Replace Jenkins with Drone CI

Jenkins is a free and open-source CI/CD software widely used in all kinds of scenarios. The main advantage of Jenkins is its grand collection of plugins capable of all sorts of jobs, including deploying with SCP or Ansible, analyzing code with Cppcheck, and notifying job status with Telegram or DingTalk.

Previously I also used Jenkins for automation of numerous jobs, like rebuilding my Docker images, deploying the blog you're visiting right now, and even auto sign-in to Genshin Impact.

But Jenkins is a CI with a long history, and its predecessor Hudson was released back in 2005. Therefore, Jenkins executes commands directly when it comes to running jobs instead of using modern approaches such as containers.

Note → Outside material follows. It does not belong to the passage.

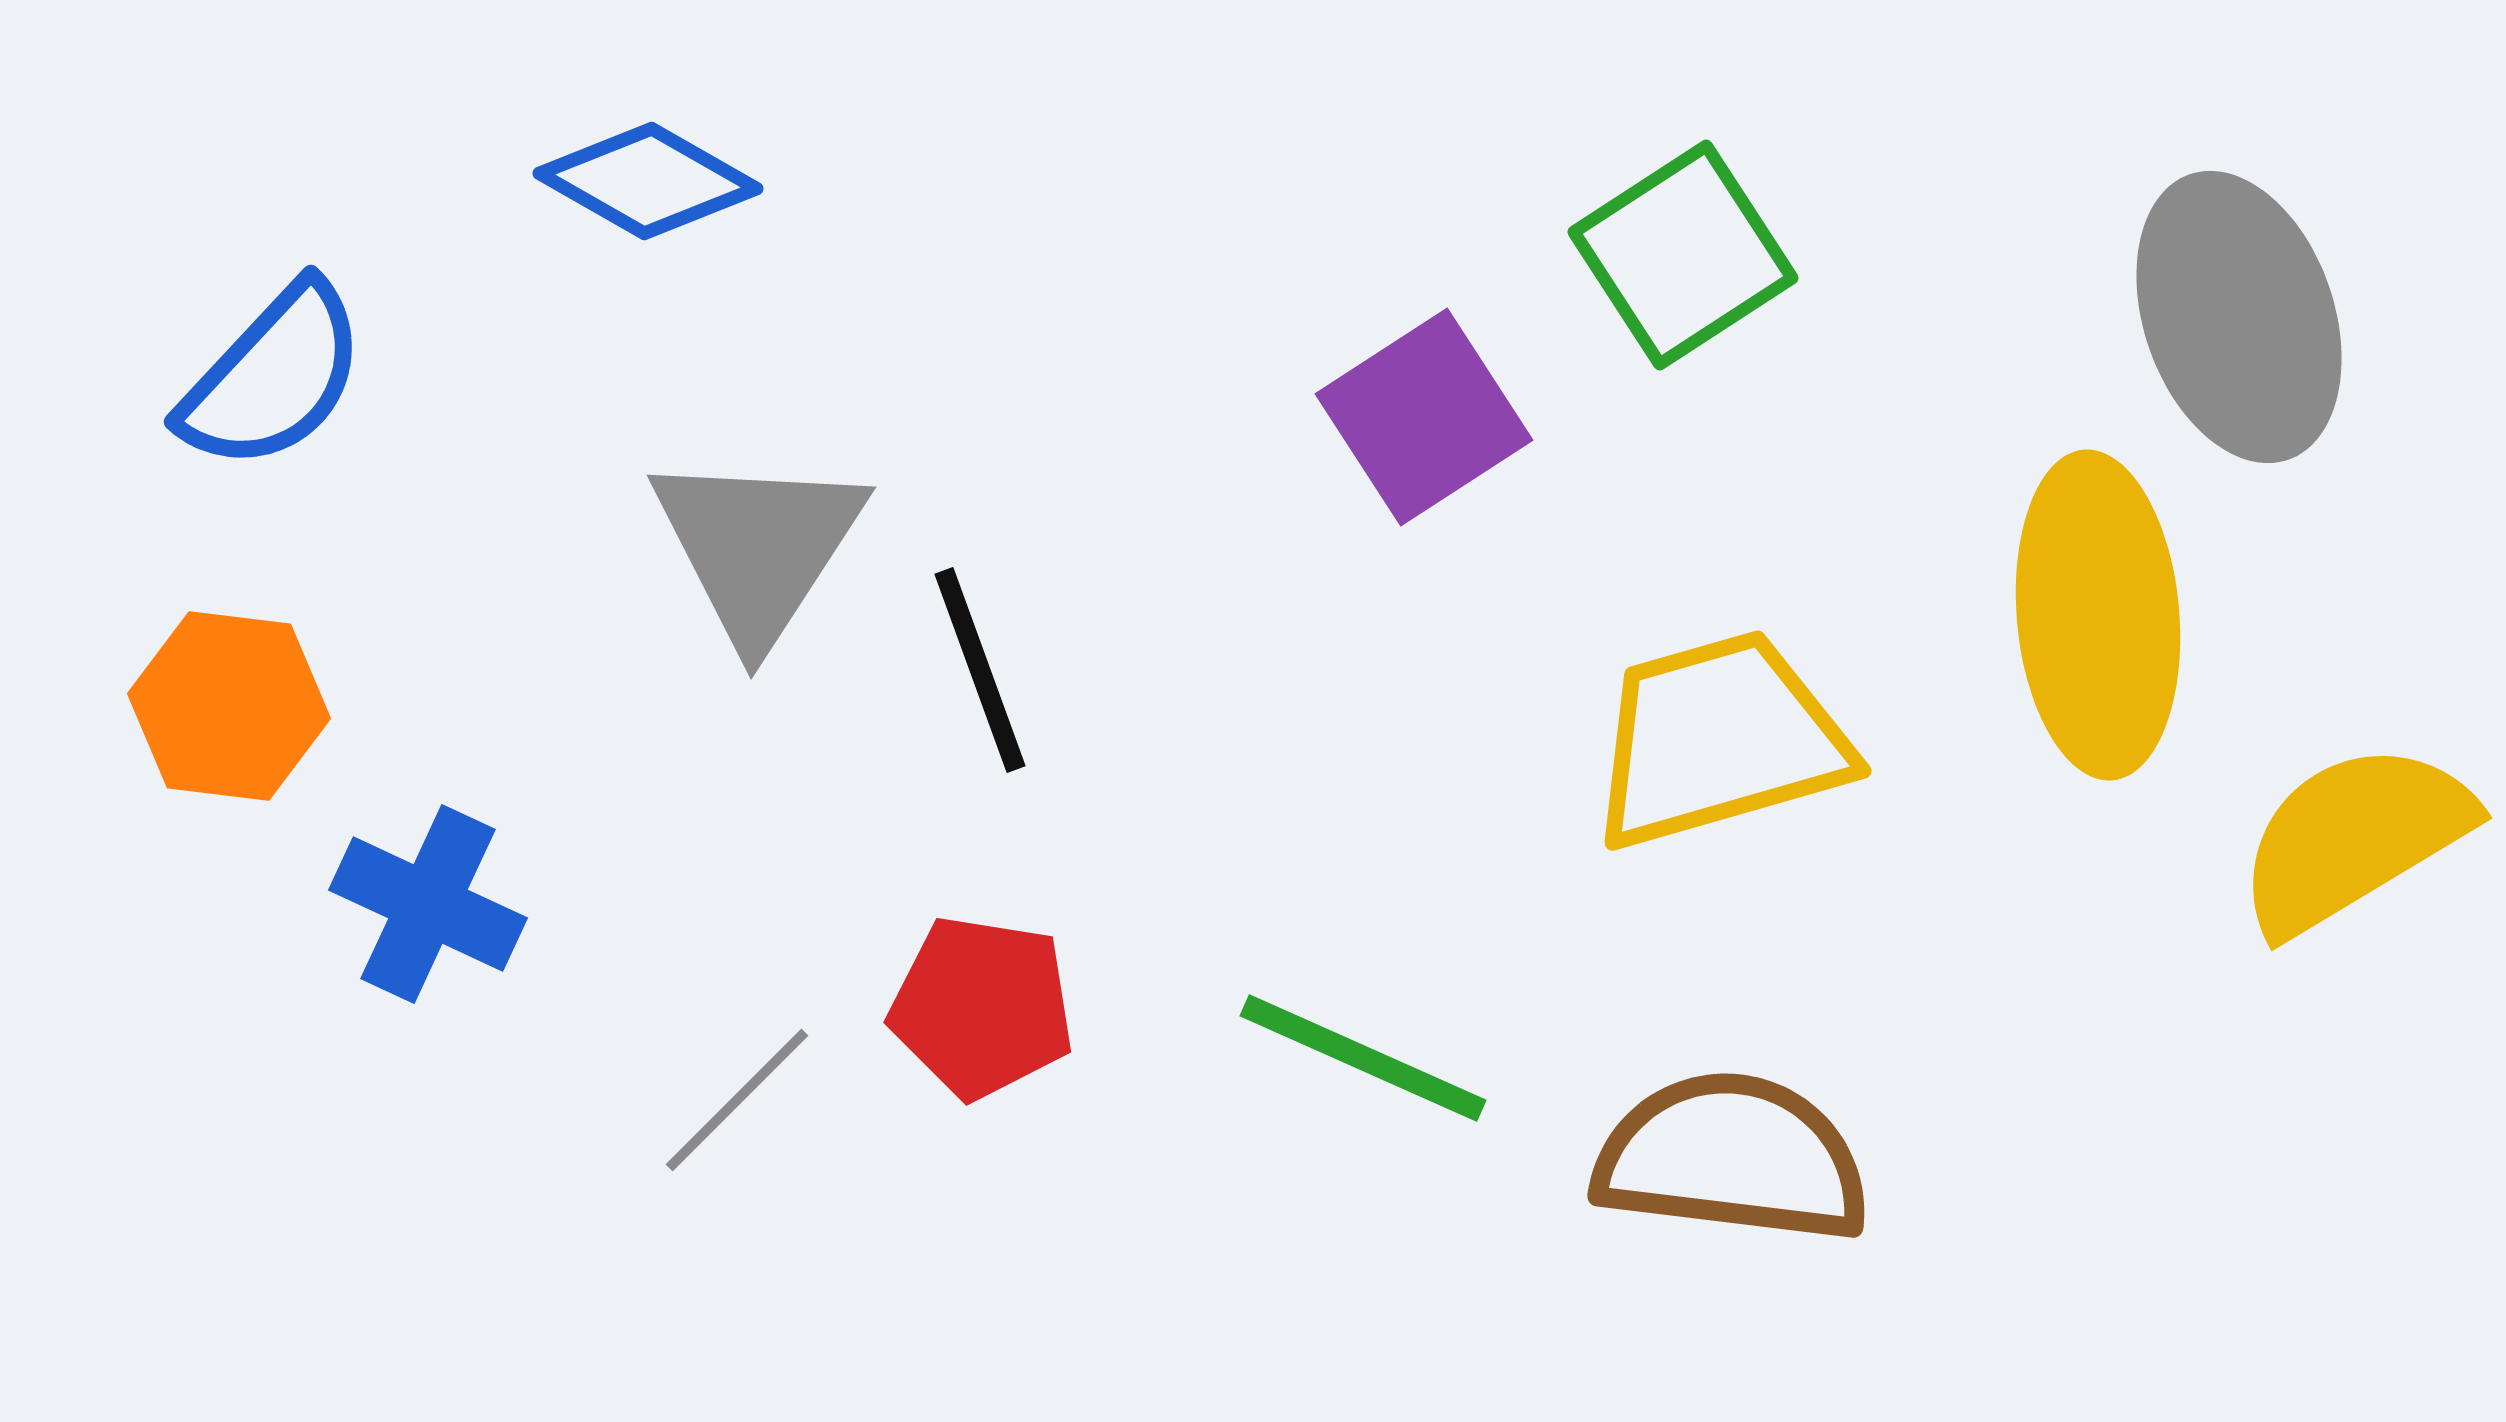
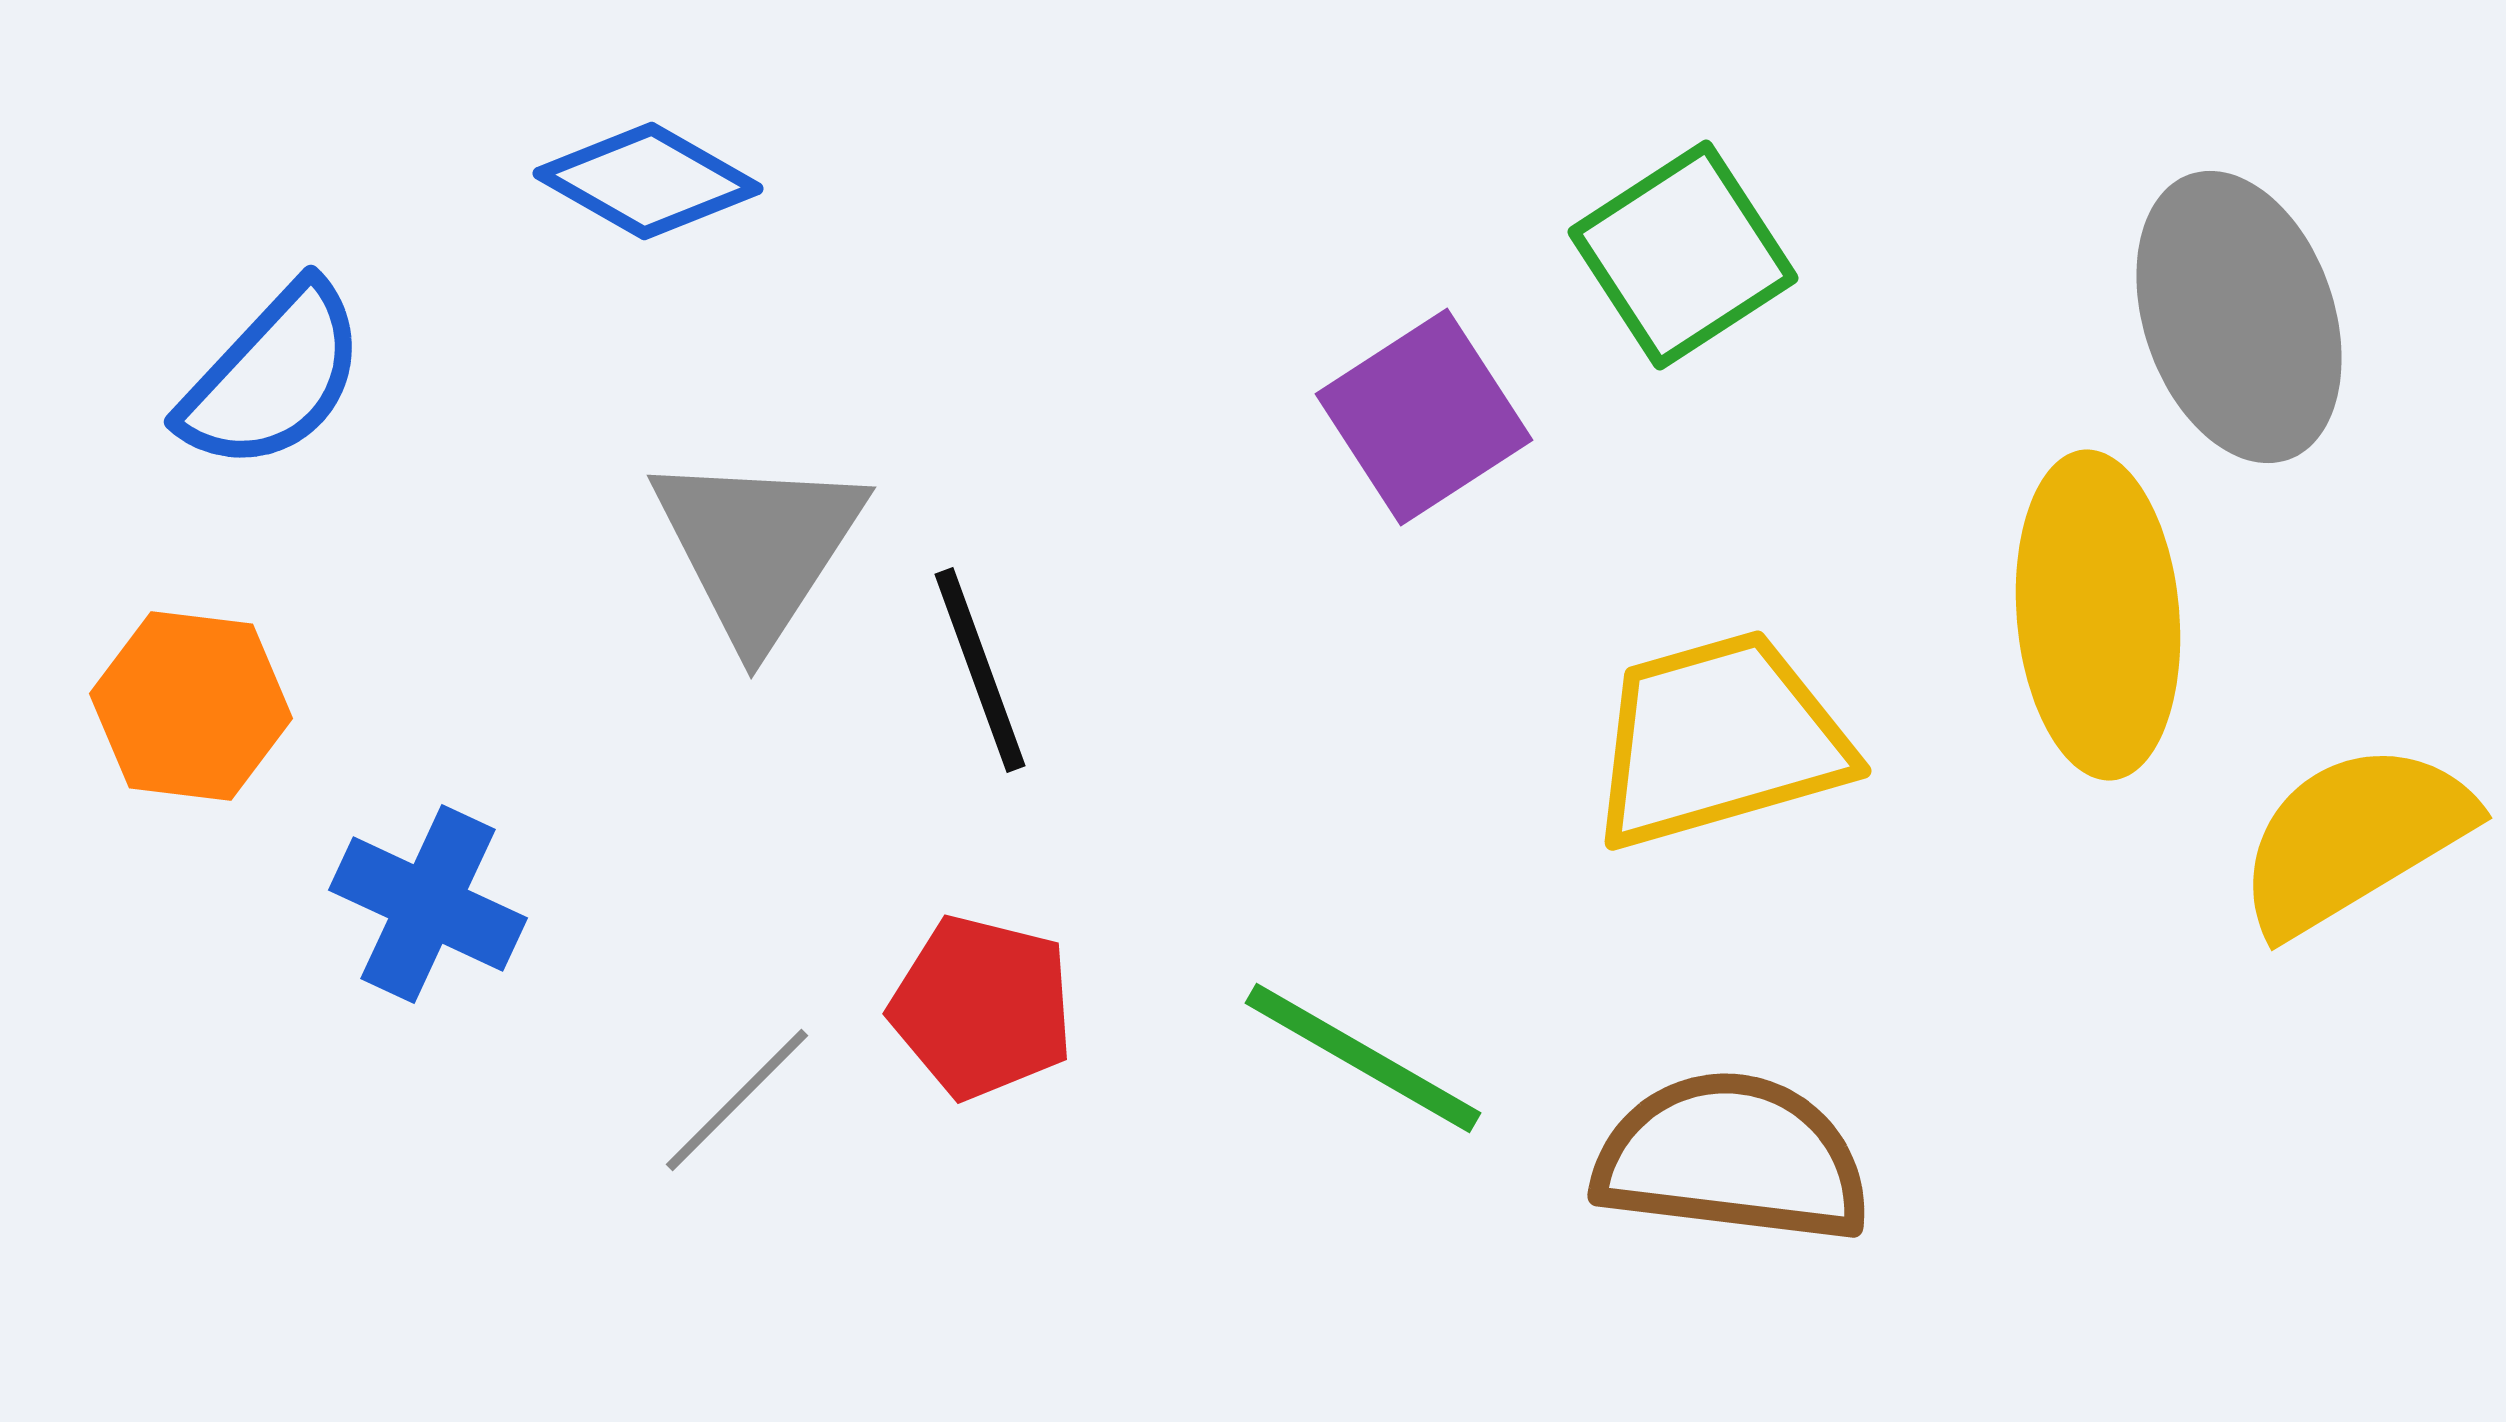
orange hexagon: moved 38 px left
red pentagon: rotated 5 degrees clockwise
green line: rotated 6 degrees clockwise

This means that whether a CI pipeline succeeds will largely depend on the environment of the Worker host. For example, I rented a dedicated server with higher specs. As I rebuilt my whole environment, I was greeted with a number of weird issues, which took me about a week to find out and fix.

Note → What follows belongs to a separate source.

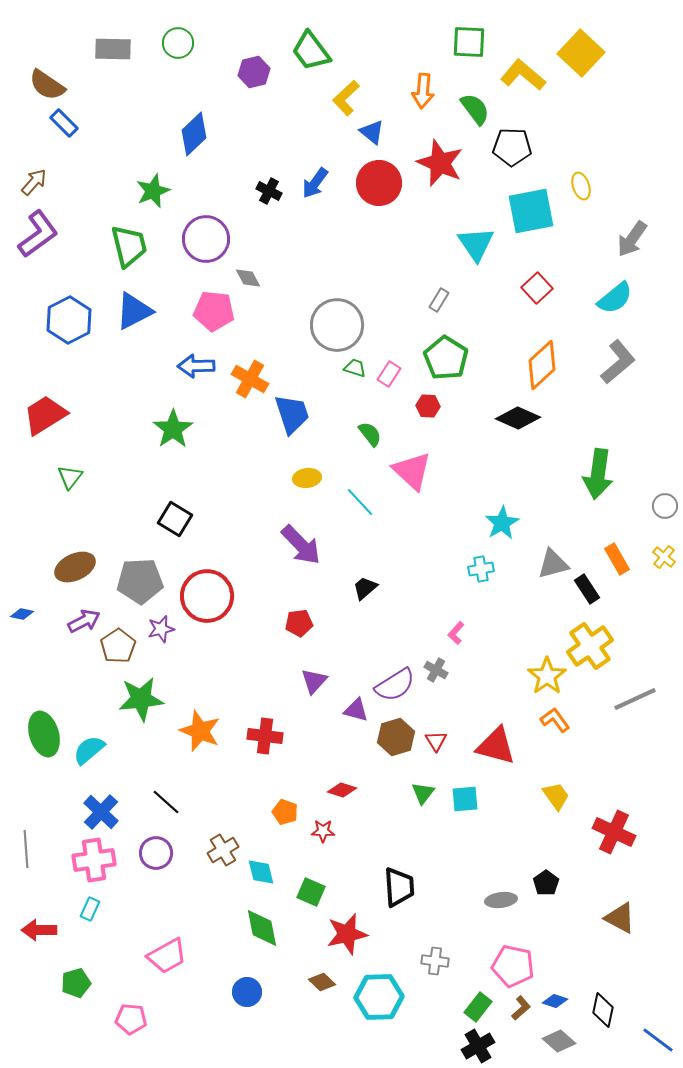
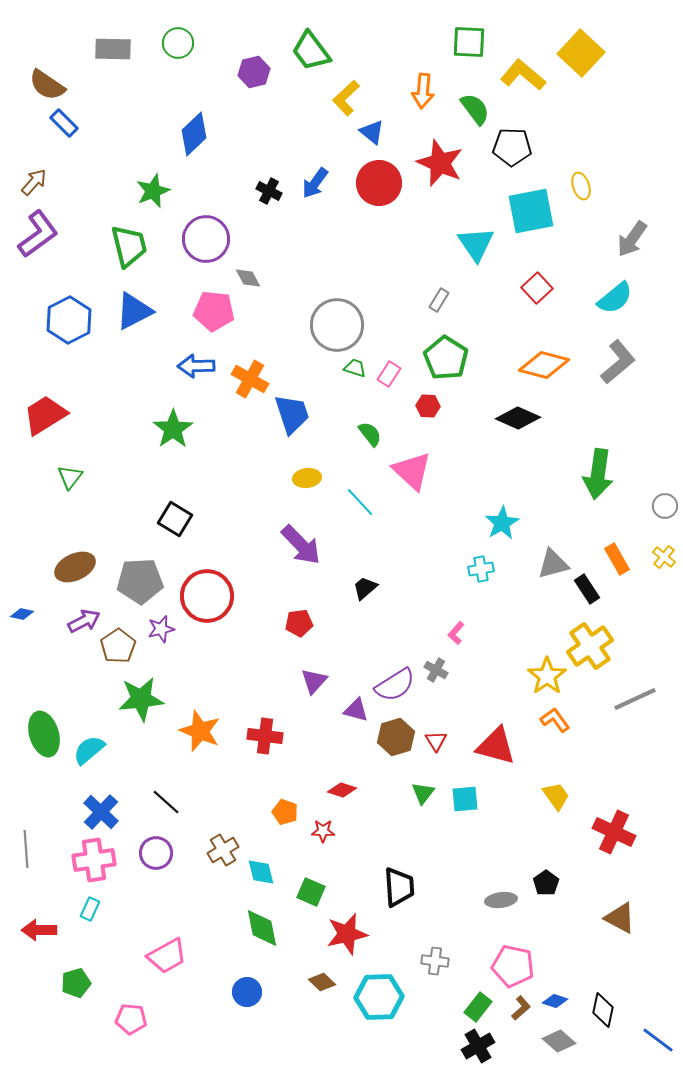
orange diamond at (542, 365): moved 2 px right; rotated 57 degrees clockwise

In addition, Jenkins is written in Java, hence its high memory consumption. A Jenkins instance can take as much as 1GB RAM, which makes it impossible for a low specs server to run even the simplest tasks. In addition, it's hard to use all the awesomeness of Jenkins plugins from a configuration file. A lot of plugins didn't implement the functionality of setting parameters from a Jenkinsfile, and such plugins can only be configured one-by-one on the Jenkins webpage, which is a complicated and error-prone process.

By comparison, Drone the container-based CI is a relatively modern approach. Drone recommends its Docker-container-based Worker (called Runner by the Drone folks). As containers are used as execution environments, Drone fully exploits the advantage of containers: consistency. As long as the container image is consistent, you can be sure that those CI commands will be executed under the same environment every time, and its output should be stable. Of course, if your script cannot run in a container by any means, Drone also has runners for executing commands directly on host or in a DigitalOcean cloud server.

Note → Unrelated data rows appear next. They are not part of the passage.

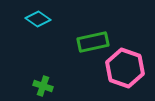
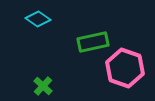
green cross: rotated 24 degrees clockwise
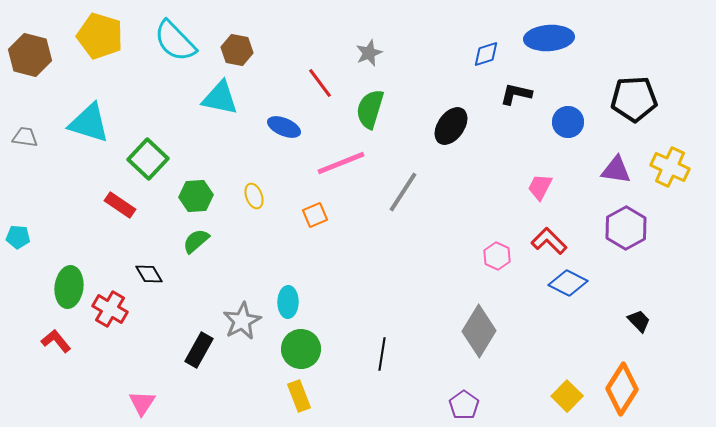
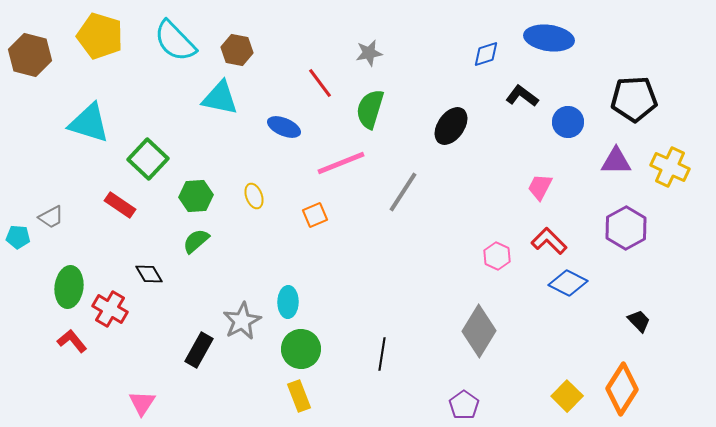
blue ellipse at (549, 38): rotated 12 degrees clockwise
gray star at (369, 53): rotated 12 degrees clockwise
black L-shape at (516, 94): moved 6 px right, 2 px down; rotated 24 degrees clockwise
gray trapezoid at (25, 137): moved 26 px right, 80 px down; rotated 144 degrees clockwise
purple triangle at (616, 170): moved 9 px up; rotated 8 degrees counterclockwise
red L-shape at (56, 341): moved 16 px right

Drone also has a lot of other advantages: Drone is written in Go, using one-tenth the memory of Jenkins; Drone's configuration files are written in YAML or Jsonnet, unlike the special language of Jenkinsfile; Although the number of Drone's plugins is comparatively smaller to Jenkins, all of them are Docker containers and can be used from the configuration file.

JenkinsDrone
EnvironmentWorker's hostYour choice: Docker container, Worker's host, or DigitalOcean cloud server
Config syntaxSpecial language: JenkinsfileGeneric YAML/Jsonnet
PluginsMore, 1836 (as of this is written)Less, 102
Plugin configWeb-based, some available through config fileAll in config file
Programming LanguageJavaGo
Memory UsageMore, around 1GBLess, around 100MB

Install Drone

As a containerized CI, Drone itself is a Docker container and is configured through environment variables. Drone can be connected to GitHub, GitLab, Gitea or BitBucket, please refer to the linked official documents for guides. However, one Drone instance can only connect to one of them. If you are like me, who needs CI on both GitHub and my own Gitea instance, you will need two sets of Drone.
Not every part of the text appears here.